■ GOAL OF THE EXERCISE: The records that follow are to be copied word for word. Pictures should be omitted.

(Extracted records)
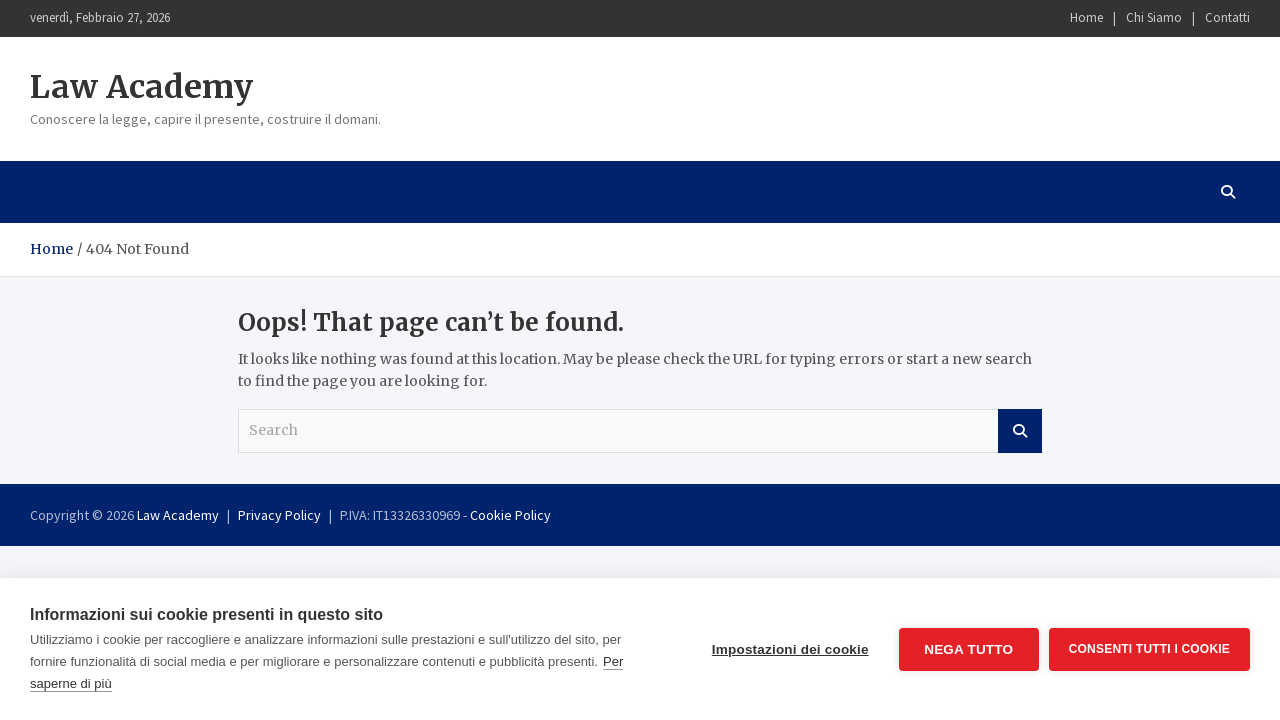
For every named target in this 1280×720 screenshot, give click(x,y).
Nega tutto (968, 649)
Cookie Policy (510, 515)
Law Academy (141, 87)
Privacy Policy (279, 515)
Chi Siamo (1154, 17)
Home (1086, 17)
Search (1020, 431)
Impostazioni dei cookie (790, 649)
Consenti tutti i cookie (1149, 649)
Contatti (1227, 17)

■ RESULT BELOW:
For every named target in this 1280×720 screenshot, give click(x,y).
Nega tutto (968, 649)
Cookie Policy (510, 515)
Law Academy (141, 87)
Privacy Policy (279, 515)
Chi Siamo (1154, 17)
Home (1086, 17)
Search (1020, 431)
Impostazioni dei cookie (790, 649)
Consenti tutti i cookie (1149, 649)
Contatti (1227, 17)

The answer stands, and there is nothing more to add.